Class: WordNet::Synset

Inherits:
Object
  • Object
show all
Includes:
Constants
Defined in:
lib/wordnet/synset.rb

Overview

WordNet synonym-set object class

Instances of this class encapsulate the data for a synonym set (‘synset’) in a WordNet lexical database. A synonym set is a set of words that are interchangeable in some context.

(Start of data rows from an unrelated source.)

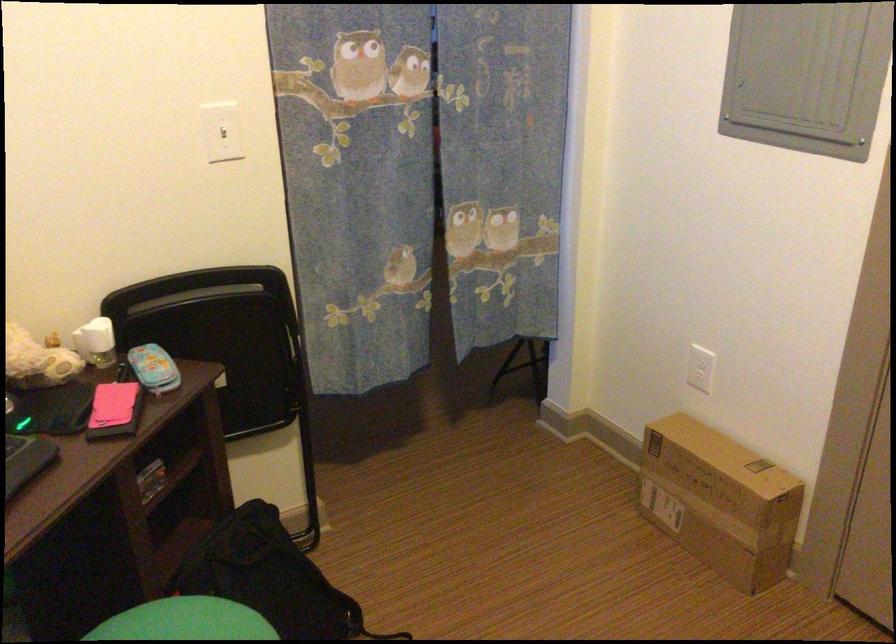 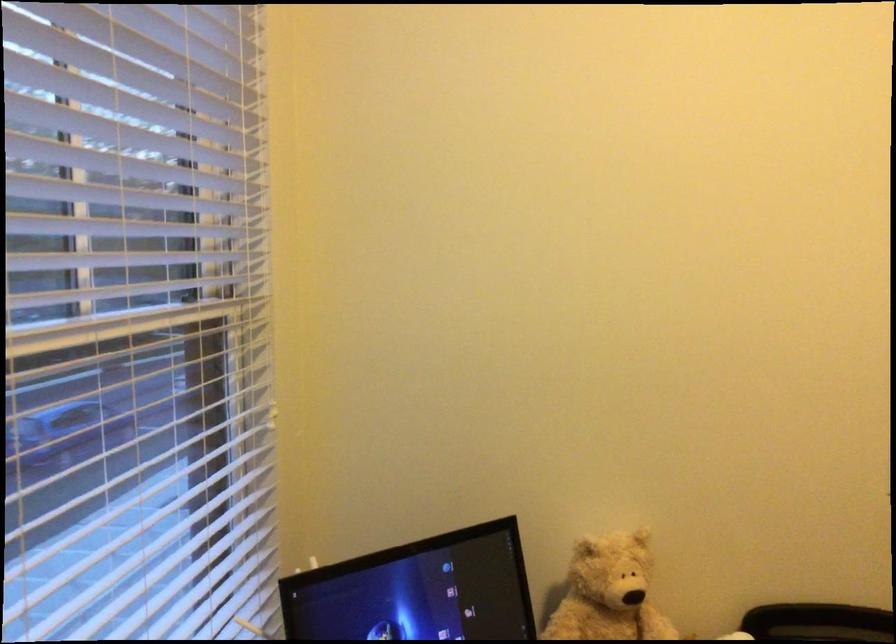 Question: Based on the continuous images, in which direction is the camera rotating? Reply with the corresponding letter.

Choices:
 (A) Left
 (B) Right
 (C) Up
 (D) Down

Answer: (A) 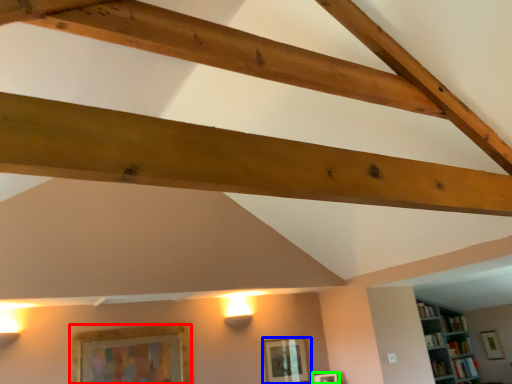 Question: Estimate the real-world distances between objects in this image. Which object is farther from picture frame (highlighted by a red box), picture frame (highlighted by a blue box) or picture frame (highlighted by a green box)?

Choices:
 (A) picture frame
 (B) picture frame

Answer: (B) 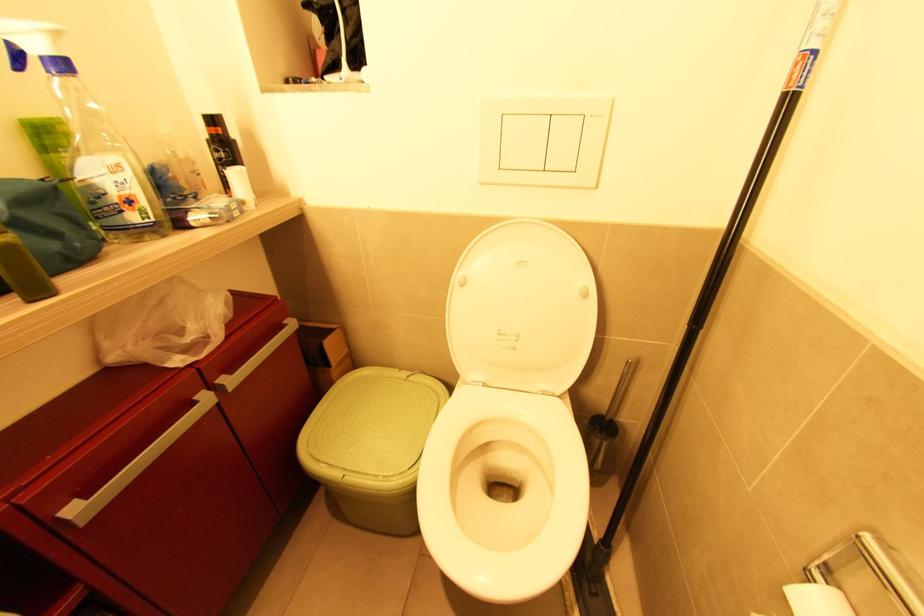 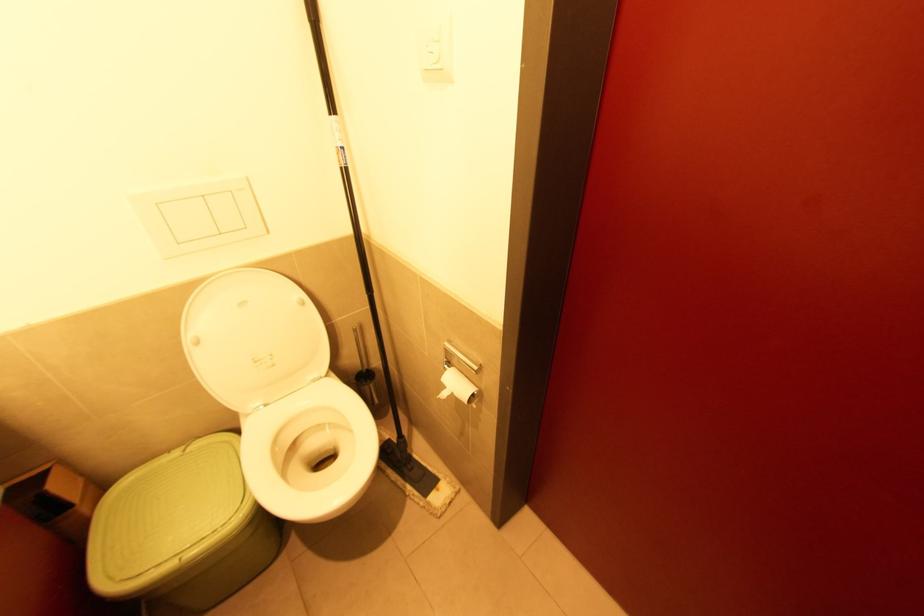 In the second image, find the point that corresponds to point 563,398 in the first image.

(329, 377) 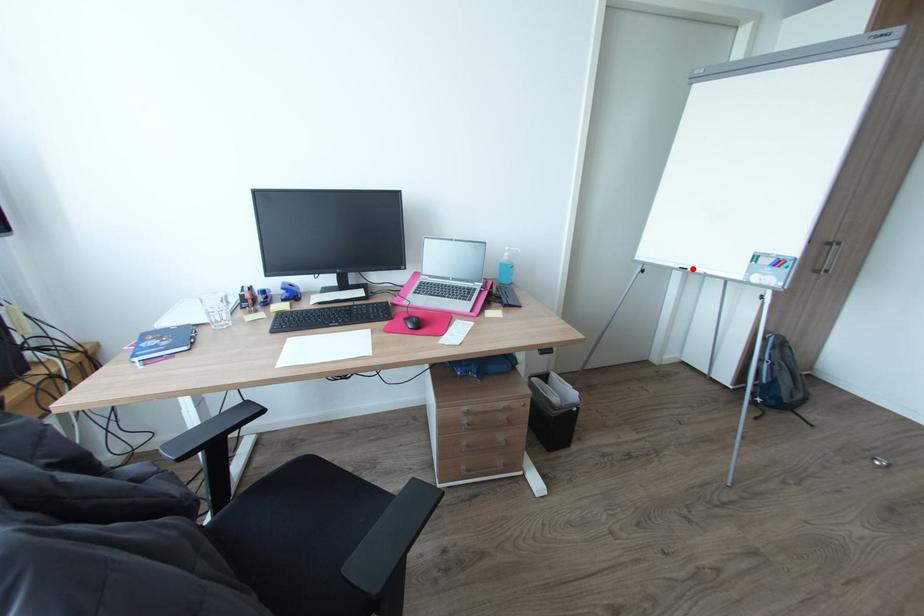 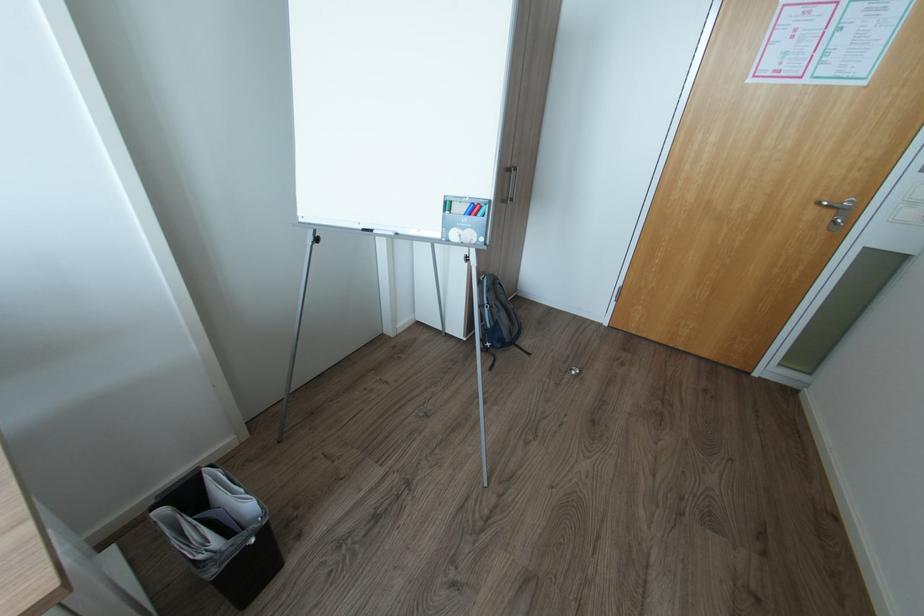 The point at the highlighted location is marked in the first image. Where is the corresponding point in the second image?

(380, 231) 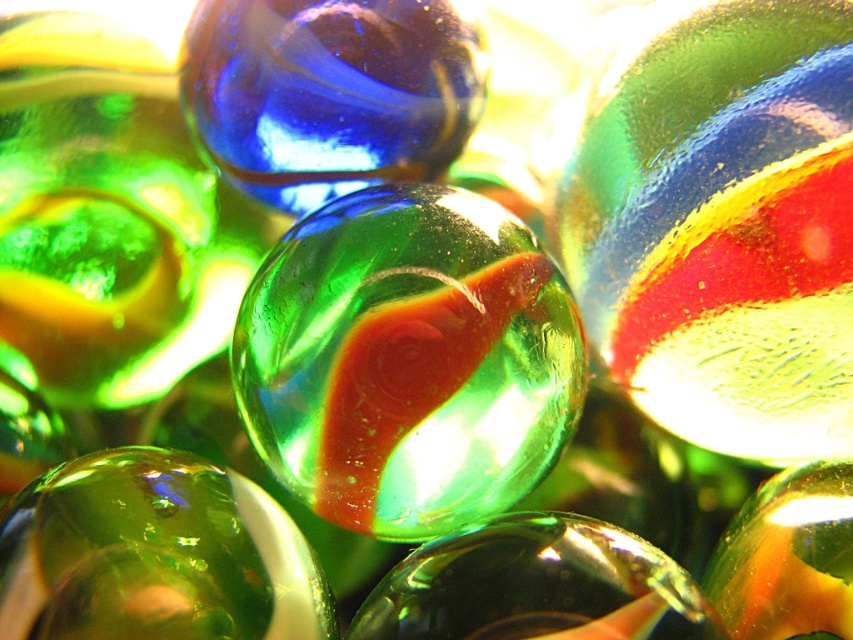 Who is shorter, green translucent marble at center or green translucent sphere at center?

Standing shorter between the two is green translucent sphere at center.

Does green translucent marble at center have a lesser height compared to green translucent sphere at center?

No, green translucent marble at center is not shorter than green translucent sphere at center.

This screenshot has width=853, height=640. I want to click on green translucent marble at center, so coord(408,360).

Who is higher up, green translucent sphere at center or green glossy marble at center?

green translucent sphere at center is above.

Can you confirm if green translucent sphere at center is positioned to the right of green glossy marble at center?

In fact, green translucent sphere at center is to the left of green glossy marble at center.

Between point (318, 572) and point (590, 586), which one is positioned behind?

The point (318, 572) is behind.

This screenshot has height=640, width=853. I want to click on green translucent sphere at center, so click(154, 554).

Does green translucent marble at center have a lesser width compared to green glossy marble at center?

Incorrect, green translucent marble at center's width is not less than green glossy marble at center's.

Does green translucent marble at center appear on the left side of green glossy marble at center?

Indeed, green translucent marble at center is positioned on the left side of green glossy marble at center.

Does point (277, 435) come behind point (374, 620)?

Yes.

Locate an element on the screen. The height and width of the screenshot is (640, 853). green translucent marble at center is located at coordinates (408, 360). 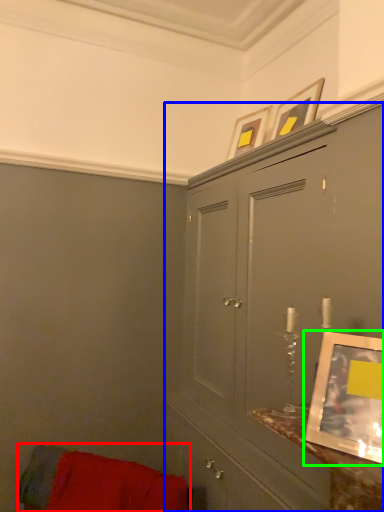 Question: Which object is the farthest from furniture (highlighted by a red box)? Choose among these: cabinetry (highlighted by a blue box) or picture frame (highlighted by a green box).

Choices:
 (A) cabinetry
 (B) picture frame

Answer: (B) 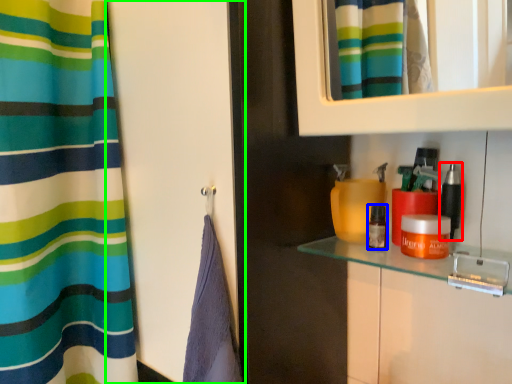 Question: Considering the real-world distances, which object is closest to cosmetic (highlighted by a red box)? cosmetic (highlighted by a blue box) or screen door (highlighted by a green box).

Choices:
 (A) cosmetic
 (B) screen door

Answer: (A) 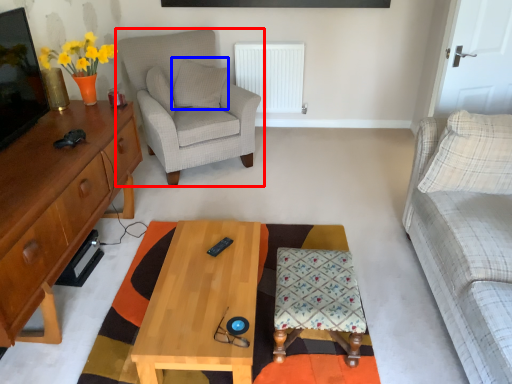 Question: Which of the following is the closest to the observer, chair (highlighted by a red box) or pillow (highlighted by a blue box)?

Choices:
 (A) chair
 (B) pillow

Answer: (A) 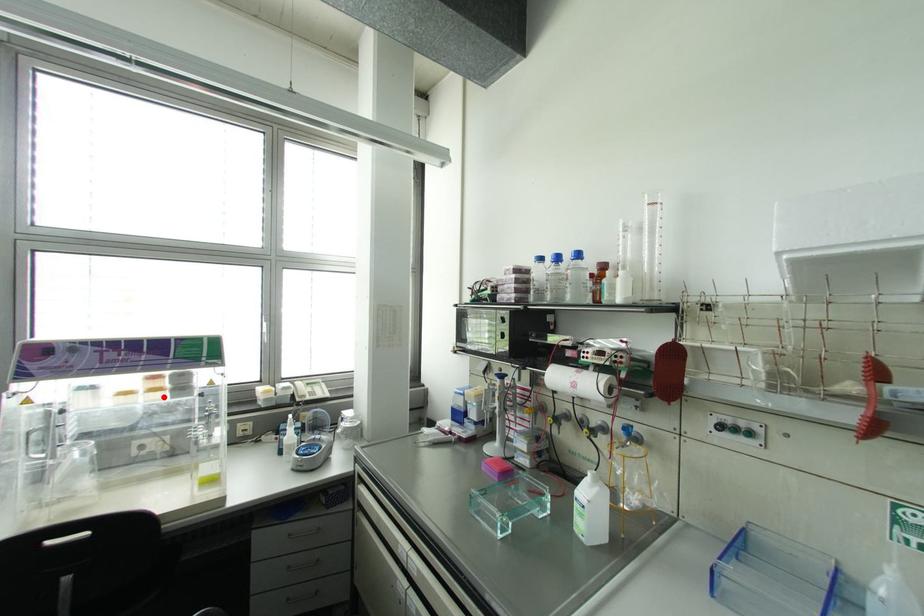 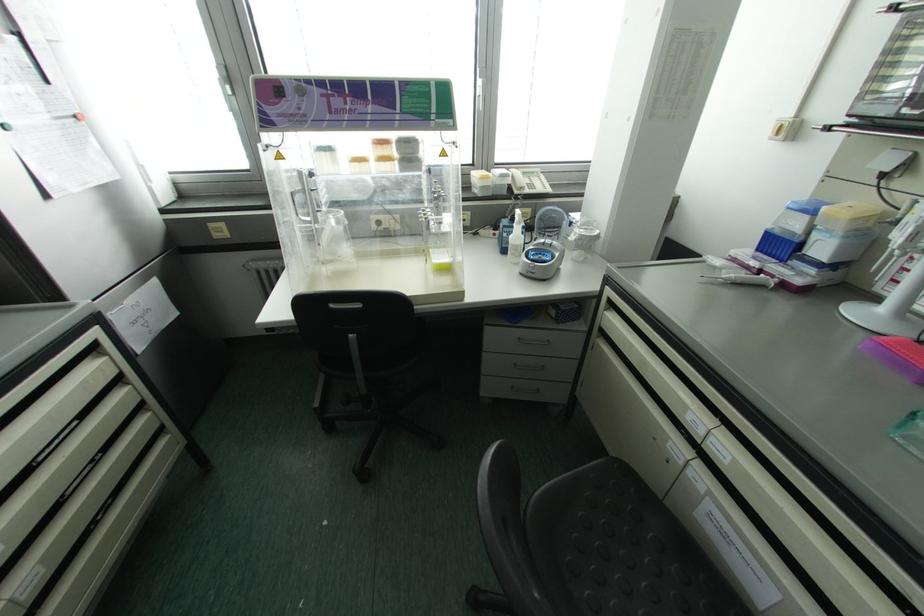 The point at the highlighted location is marked in the first image. Where is the corresponding point in the second image?

(393, 169) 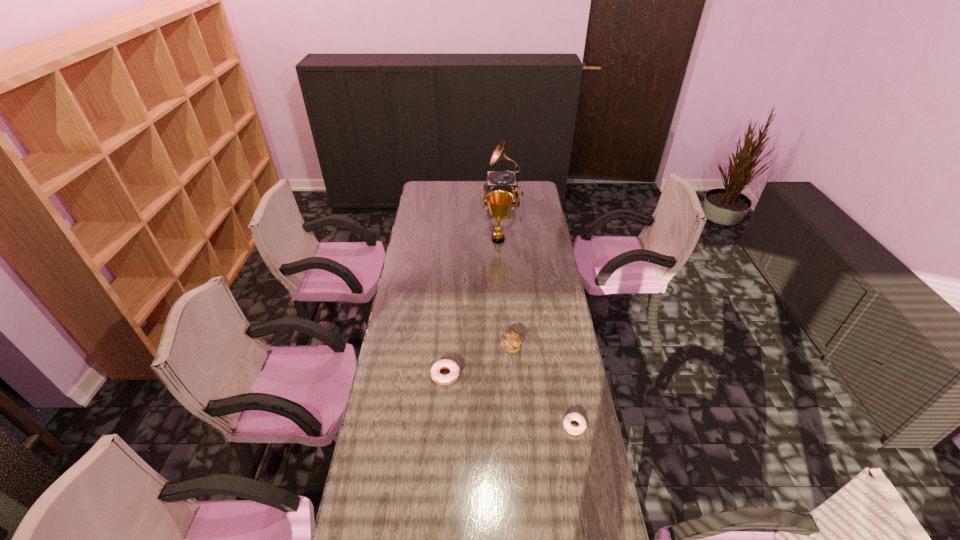 Image resolution: width=960 pixels, height=540 pixels. What are the coordinates of `record player` in the screenshot? It's located at (506, 180).

Identify the location of award. The image size is (960, 540). (499, 201).

Locate an element on the screen. muffin is located at coordinates (511, 341).

You are a GUI agent. You are given a task and a screenshot of the screen. Output one action in this format:
    pyautogui.click(x=<x>, y=<y>)
    Task: Click on the third shortest object
    
    Given the screenshot: What is the action you would take?
    pyautogui.click(x=511, y=341)

Identify the location of the left doughnut. (444, 380).

Image resolution: width=960 pixels, height=540 pixels. What are the coordinates of `the second shortest object` in the screenshot? It's located at [444, 380].

This screenshot has width=960, height=540. I want to click on the shorter doughnut, so click(x=575, y=416).

At what (x,y) coordinates should I click in order to perform the action: click on the rightmost object. Please return your answer as a coordinate pair (x, y). This screenshot has width=960, height=540. Looking at the image, I should click on (575, 416).

Where is `free space located on the horn of the record player`? This screenshot has height=540, width=960. free space located on the horn of the record player is located at coordinates (472, 197).

Image resolution: width=960 pixels, height=540 pixels. Find the location of `vacant space located on the horn of the record player`. vacant space located on the horn of the record player is located at coordinates (425, 197). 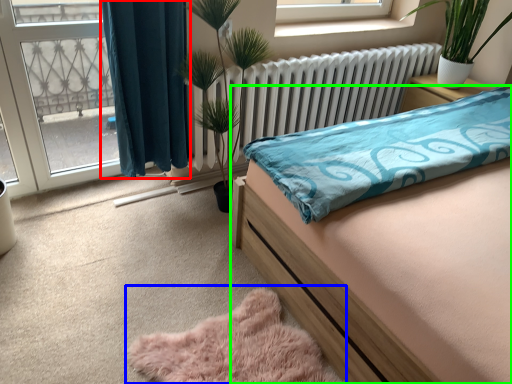 Question: Estimate the real-world distances between objects in this image. Which object is closer to curtain (highlighted by a red box), plain (highlighted by a blue box) or bed (highlighted by a green box)?

Choices:
 (A) plain
 (B) bed

Answer: (B) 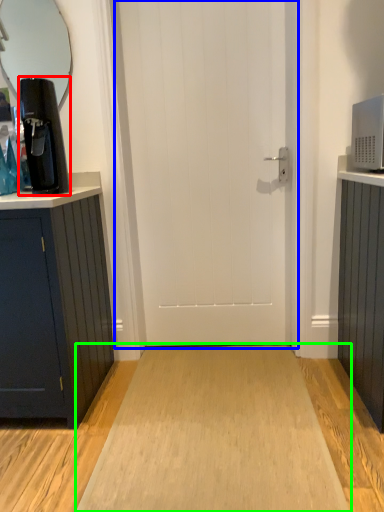 Question: Which is farther away from coffee machine (highlighted by a red box)? door (highlighted by a blue box) or plain (highlighted by a green box)?

Choices:
 (A) door
 (B) plain

Answer: (B)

We can either fetch the synset from a connected Lexicon:

lexicon = WordNet::Lexicon.new( 'postgres://localhost/wordnet31' )
ss = lexicon[ :first, 'time' ]
# => #<WordNet::Synset:0x7ffbf2643bb0 {115265518} 'commencement, first,
#       get-go, offset, outset, start, starting time, beginning, kickoff,
#       showtime' (noun): [noun.time] the time at which something is
#       supposed to begin>

or if you’ve already created a Lexicon, use its connection indirectly to look up a Synset by its ID:

ss = WordNet::Synset[ 115265518 ]
# => #<WordNet::Synset:0x7ffbf257e928 {115265518} 'commencement, first,
#       get-go, offset, outset, start, starting time, beginning, kickoff,
#       showtime' (noun): [noun.time] the time at which something is
#       supposed to begin>

You can fetch a list of the lemmas (base forms) of the words included in the synset:

ss.words.map( &:lemma )
# => ["commencement", "first", "get-go", "offset", "outset", "start",
#     "starting time", "beginning", "kickoff", "showtime"]

But the primary reason for a synset is its lexical and semantic links to other words and synsets. For instance, its hypernym is the equivalent of its superclass: it’s the class of things of which the receiving synset is a member.

ss.hypernyms
# => [#<WordNet::Synset:0x7ffbf25c76c8 {115180528} 'point, point in
#        time' (noun): [noun.time] an instant of time>]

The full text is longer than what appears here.